Back to the argument. It takes about 3-6 seconds to change a magazine. The anti-gun crowd claims that those seconds can be used to stop a shooter (neglecting the argument that they are anti-gun in the first place, meaning they really don’t want even smaller magazines, let alone the guns they attach to, around) while reloading. Theoretically that may be true, but in practicality it is completely false. A defender, under cover, upon hearing fire cease, does not simply pop up and shoot back, because the shooter may simply be laying in wait ready to shoot instead of reloading. Reconnoitering the target will take the defender more than 5 seconds, and by the time they do the shooter has reloaded and the defender becomes simply another victim. Furthermore, most mass shooters simply carry more weapons and switch out, making reloading time irrelevant. That makes the reload time argument completely bogus, leaving the only real reason to ban the magazines is to get a number established and then reduce it until no magazines are legal, making any gun that uses them, mainly semi-auto rifles and pistols, completely useless, reducing the population to revolvers and rifles. It’s a de facto gun ban by preventing their use. At least that’s the theory under their real agenda. It fails because shooters will ignore the laws as they always do and get their magazines illegally. Plus, as the Texas Bell Tower Shootings showed, a shooter can be just as deadly with bolt-action rifles as semi-auto rifles. That shooter hauled an entire footlocker full of ammunition up there to use, then he barred the door, making the magazine argument even more moot.

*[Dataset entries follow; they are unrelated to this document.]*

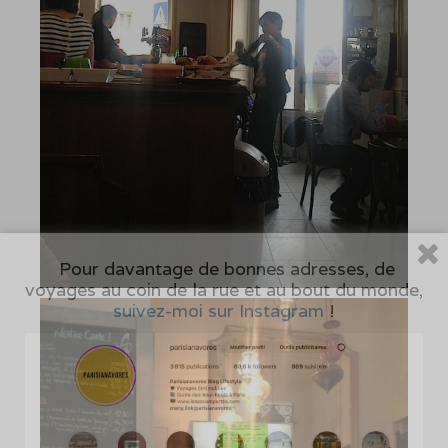
Pour davantage de bonnes adresses, de
voyages au coin de la rue et au bout du monde,
suivez-moi sur Instagram
!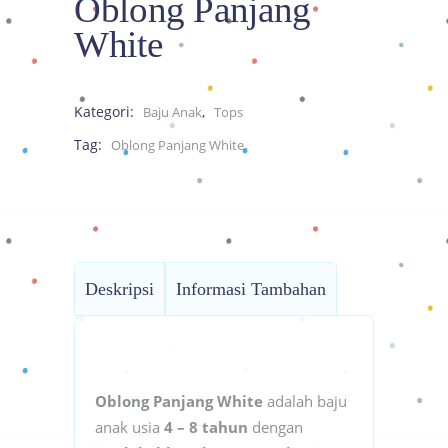
Oblong Panjang
White
Kategori:
,
Baju Anak
Tops
Tag:
Oblong Panjang White
Deskripsi
Informasi Tambahan
Oblong Panjang White
adalah baju
anak usia
4 – 8 tahun
dengan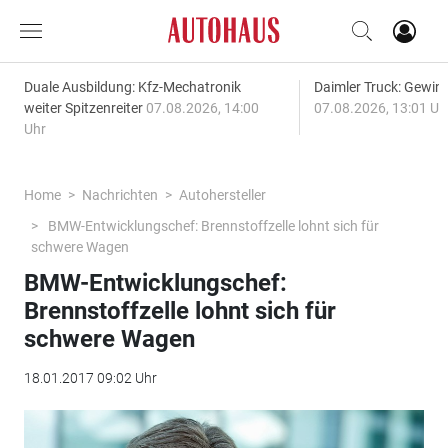
Duale Ausbildung: Kfz-Mechatronik
Daimler Truck: Gewinn
weiter Spitzenreiter
07.08.2026, 14:00
07.08.2026, 13:01 Uh
Uhr
Home
Nachrichten
Autohersteller
BMW-Entwicklungschef: Brennstoffzelle lohnt sich für
schwere Wagen
BMW-Entwicklungschef:
Brennstoffzelle lohnt sich für
schwere Wagen
18.01.2017 09:02 Uhr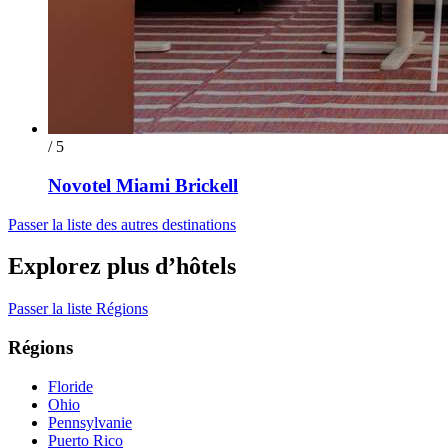
/ 5
Novotel Miami Brickell
Passer la liste des autres destinations
Explorez plus d’hôtels
Passer la liste Régions
Régions
Floride
Ohio
Pennsylvanie
Puerto Rico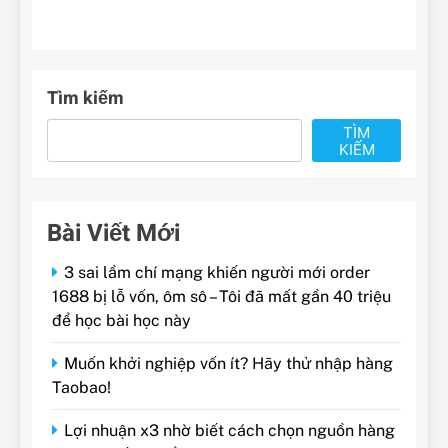
Tìm kiếm
TÌM
KIẾM
Bài Viết Mới
3 sai lầm chí mạng khiến người mới order
1688 bị lỗ vốn, ôm sô – Tôi đã mất gần 40 triệu
để học bài học này
Muốn khởi nghiệp vốn ít? Hãy thử nhập hàng
Taobao!
Lợi nhuận x3 nhờ biết cách chọn nguồn hàng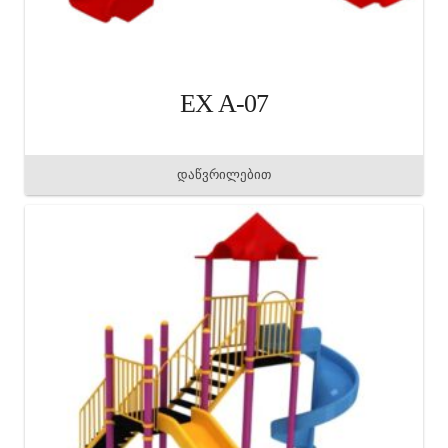
EX A-07
დაწვრილებით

So as you can see, arguments to ban the magazines are simply nonsense.
The next gun-related argument the anti-gun crowd makes is that the guns used in Sandy Hook were not locked up, which is how the murderer got access to them. However, there is zero evidence for that. There has been no evidence offered to date to indicate that the guns were locked up or not, or if so, how securely. There is also no indication how the murderer got access to the guns-did he get a key or access from his mother before he killed her, afterwards, or did he simply break into their storage, assuming they were locked up? We simply don’t know at this point, and as such we should not disparage the dead by assuming facts not in evidence. All that being said, *if* they weren’t secured, then that is a legitimate issue to address, and responsible gun owners *do* secure their firearms. However, at this point, there is no indication one way or another, so it is best to set that discussion aside for another day.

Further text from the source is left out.